Our-Sci is an organization conceived to help any community collect, build, and organize user data, making sophisticated research tools accessible and open-access to answer their own questions. Our-Sci’s lab and research operations are functionally organized around extracting the most information with the smallest investment of time and resources. This tension was made particularly visible in a recent research investigation by Our-Sci’s Dan TerAvest and a team at Michigan State University. In their paper “Accessible, affordable, fine-scale estimates of soil carbon for sustainable management in sub-Saharan Africa,”2 they sought an improved system for evaluating soil carbon stocks in order to make effective management recommendations to restore degraded soil.
They faced the following challenges: First, soil carbon levels were extremely varied across fields, and the the best maps available from the Africa Soil Information Service (AfSIS) database did not reflect this variation: the lowest resolution was still three times greater than the size of even midsize farms, let alone smallholder farms and the variations within them. Detailed knowledge of real soil carbon (soil C) levels is crucial for managing soil fertility both on an individual and a policy level, but the records at hand did not accurately reflect reality at ground level. This reflects, the authors note, “a broader problem with world soil data bases, the smoothed, downward-biased nature of the predicted soil properties.”
Many of the current trending solutions — machine learning, intensive lab analysis — are not appropriate here due to expense, scale, and relevance. Enter the Our-Sci reflectometer, a low-cost, portable, hand-held spectrometer that can measure spectral reflectance and correlate those measurements with data models to make functional predictions.3 Reflectometer predictions proved useful for predicting fertilizer responsiveness, even in unsampled fields: “Despite its simplicity and low cost, we found that the reflectometer predicted soil C levels precisely and with sufficient accuracy to inform management.”

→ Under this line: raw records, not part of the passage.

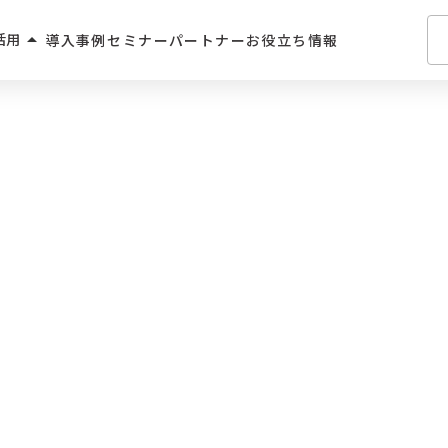
arrow_drop_up
活用
導入事例
セミナー
パートナー
お役立ち情報
介・人材派遣
・住宅業界
2C
学習サービス
飲食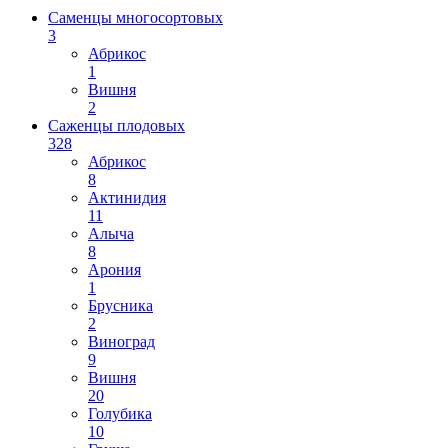
Саменцы многосортовых
3
Абрикос
1
Вишня
2
Саженцы плодовых
328
Абрикос
8
Актинидия
11
Алыча
8
Арония
1
Брусника
2
Виноград
9
Вишня
20
Голубика
10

The reflectometer solves these problems of cost and scale, but with a critical caveat — users aren’t taking direct measurements, but are comparing to a model, leading to correlations “no higher than 70%.” This tradeoff is not unique to this particular tool, but is a constant complication at the heart of data collection — or even communication — itself. Directly measuring something, while precise, is often very expensive. In contrast, predicting a property, in this case the soil C level, may be much less precise but it can provide actionable information at a much lower cost.
In a way, reflectometer measurements function as a form of shorthand, or any other distillation cypher, like Morse code. Our role as responsible users of this data is to continually confirm the measurements we receive from multiple contiguous perspectives: user validation, ground truthing, and the same method that telegraph operators used to solve this problem decades ago: redundancy. “To guard against mistakes or delays, the sender of a message should order it REPEATED; this is telegraphed back to the originating office for comparison.”4
This tool and the subsequent data that it collects were designed to be easily used and operated. Beyond soil research, more research instrumentation and data collection devices ought to be made more accessible. We especially believe that our focus on validation and redundancy is an important one, both in terms of user training and ensuring the data collected is reliable. Especially since important decisions are being made based on these soil data from around the world, it’s critical that we can trust the numbers.